Minidlna does not come standard with Ubuntu, but it is in the repositories and installation is as easy as sudo apt-get install minidlna. Afterwards you configure /etc/minidlna.conf and you are good to go. The comments inside /etc/minidlna.conf are good enough that you won’t need further guidance from me here.
While all that was relatively painless, I soon discovered that minidlna was not starting on reboot. I checked the script in /etc/init.d and the symlinks in the various /etc/rc#.d/ directories and everything was correct. It started no problem by hand after boot using sudo service minidlna start. It was time to take the fight to google.
I quickly discovered a bug report that seemed appropriate. Apparently minidlna is attempting to start before networking is up and that causes it to error out. (If you have changed to Ubuntu 12.10 you may have noticed that networking does not start until after the login screen is displayed — a curious decision.)
If you have taken a look at the bug report, you’ll see a work-around posted by Asaf Shahar. He created a script using upstart to transform minidlna into a service managed by that tool.
I wasn’t quite convinced that was the answer for me, because that solution would skip whatever set up occurs in the /etc/init.d/minidlna script. At first I thought I could change his upstart script to simply invoke the minidlna script instead of the executable, but upstart was not created with that use in mind. (When creating an upstart service, upstart expects the executable to fork 1 or 2 times; a script will fork a great number of times and there is no way to tell upstart which process is actually the server process.)
The next natural solution would be to integrate the /etc/init.d/minidlna script into Shahar’s upstart script. But that would mean keeping the script up to date whenever the /etc/init.d/minidlna script changed. That’s not really something I want to have to do; after all I might even miss the fact that minidlna was updated. So another solution was needed.
In the process of researching upstart I discovered that one can use it for more than just servers.
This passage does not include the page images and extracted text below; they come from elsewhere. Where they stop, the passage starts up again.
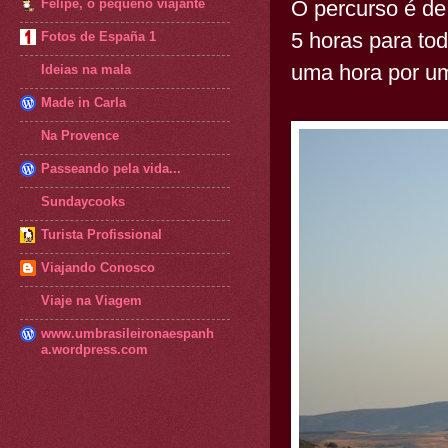
O percurso é de
Felipe, o pequeno viajante
5 horas para to
Fotos de España 1
uma hora por um
Ideias na mala
Made in Carla
Na Provence
Passeando pela vida...
Sundaycooks
Turista Profissional
Viajando Conosco
Viaje na Viagem
www.umbrasileironaespanh
a.wordpress.com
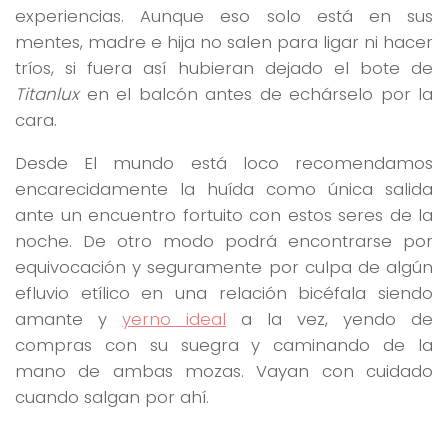
experiencias. Aunque eso solo está en sus
mentes, madre e hija no salen para ligar ni hacer
tríos, si fuera así hubieran dejado el bote de
Titanlux
en el balcón antes de echárselo por la
cara.
Desde El mundo está loco recomendamos
encarecidamente la huída como única salida
ante un encuentro fortuito con estos seres de la
noche. De otro modo podrá encontrarse por
equivocación y seguramente por culpa de algún
efluvio etílico en una relación bicéfala siendo
amante y
yerno ideal
a la vez, yendo de
compras con su suegra y caminando de la
mano de ambas mozas. Vayan con cuidado
cuando salgan por ahí.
It can also execute a task (i.e. a short-lived process expected to finish on its own). I decided to have upstart run the minidlna script once the machine booted and networking was enabled. Now this is not perfect in that minidlna is still trying to start and failing on the normal boot process, but I can live with that.
To do this, create a file called /etc/init/start-minidlna.conf with the following contents:
# Task to start Minidlna - lightweight DLNA/UPNP media server # Minidlna is not starting correctly on boot, see bug # https://bugs.launchpad.net/ubuntu/+source/minidlna/+bug/1053173 # description "Task to start minidlna" start on (local-filesystems and net-device-up IFACE!=lo) task exec service minidlna start
That’s all there is to it. Now minidlna starts on boot. Once again I want to thank Asaf Shahar for his help.